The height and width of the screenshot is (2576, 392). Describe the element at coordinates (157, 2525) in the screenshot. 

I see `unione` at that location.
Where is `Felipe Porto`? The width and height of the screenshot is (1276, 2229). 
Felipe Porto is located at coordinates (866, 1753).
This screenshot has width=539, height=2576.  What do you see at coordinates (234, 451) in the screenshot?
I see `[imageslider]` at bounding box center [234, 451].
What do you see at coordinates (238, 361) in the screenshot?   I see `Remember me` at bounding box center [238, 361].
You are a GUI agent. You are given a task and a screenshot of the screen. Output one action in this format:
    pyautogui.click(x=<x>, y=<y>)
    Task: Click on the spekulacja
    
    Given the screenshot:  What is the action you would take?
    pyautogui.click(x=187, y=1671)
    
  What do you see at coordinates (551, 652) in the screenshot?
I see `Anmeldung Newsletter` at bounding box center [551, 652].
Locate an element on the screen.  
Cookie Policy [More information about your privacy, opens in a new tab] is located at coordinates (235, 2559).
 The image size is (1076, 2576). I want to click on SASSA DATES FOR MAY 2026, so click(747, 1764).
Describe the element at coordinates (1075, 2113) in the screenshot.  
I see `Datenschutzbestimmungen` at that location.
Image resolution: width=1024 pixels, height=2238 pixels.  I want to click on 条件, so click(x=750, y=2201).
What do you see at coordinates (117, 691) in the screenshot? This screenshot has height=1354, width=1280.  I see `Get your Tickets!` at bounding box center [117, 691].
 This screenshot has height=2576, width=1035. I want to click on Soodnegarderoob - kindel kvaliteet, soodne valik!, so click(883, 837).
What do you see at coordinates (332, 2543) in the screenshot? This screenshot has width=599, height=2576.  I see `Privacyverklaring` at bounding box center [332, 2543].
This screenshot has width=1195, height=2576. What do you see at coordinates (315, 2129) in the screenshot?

------------------------------------------------------------------------

_Work instruction_: Exactly reproduce every record.

_Your response_:
The height and width of the screenshot is (2576, 392). Describe the element at coordinates (157, 2525) in the screenshot. 

I see `unione` at that location.
Where is `Felipe Porto`? The width and height of the screenshot is (1276, 2229). 
Felipe Porto is located at coordinates (866, 1753).
This screenshot has width=539, height=2576.  What do you see at coordinates (234, 451) in the screenshot?
I see `[imageslider]` at bounding box center [234, 451].
What do you see at coordinates (238, 361) in the screenshot?   I see `Remember me` at bounding box center [238, 361].
You are a GUI agent. You are given a task and a screenshot of the screen. Output one action in this format:
    pyautogui.click(x=<x>, y=<y>)
    Task: Click on the spekulacja
    
    Given the screenshot:  What is the action you would take?
    pyautogui.click(x=187, y=1671)
    
  What do you see at coordinates (551, 652) in the screenshot?
I see `Anmeldung Newsletter` at bounding box center [551, 652].
Locate an element on the screen.  
Cookie Policy [More information about your privacy, opens in a new tab] is located at coordinates (235, 2559).
 The image size is (1076, 2576). I want to click on SASSA DATES FOR MAY 2026, so click(747, 1764).
Describe the element at coordinates (1075, 2113) in the screenshot.  
I see `Datenschutzbestimmungen` at that location.
Image resolution: width=1024 pixels, height=2238 pixels.  I want to click on 条件, so click(x=750, y=2201).
What do you see at coordinates (117, 691) in the screenshot? This screenshot has height=1354, width=1280.  I see `Get your Tickets!` at bounding box center [117, 691].
 This screenshot has height=2576, width=1035. I want to click on Soodnegarderoob - kindel kvaliteet, soodne valik!, so click(883, 837).
What do you see at coordinates (332, 2543) in the screenshot? This screenshot has width=599, height=2576.  I see `Privacyverklaring` at bounding box center [332, 2543].
This screenshot has width=1195, height=2576. What do you see at coordinates (315, 2129) in the screenshot?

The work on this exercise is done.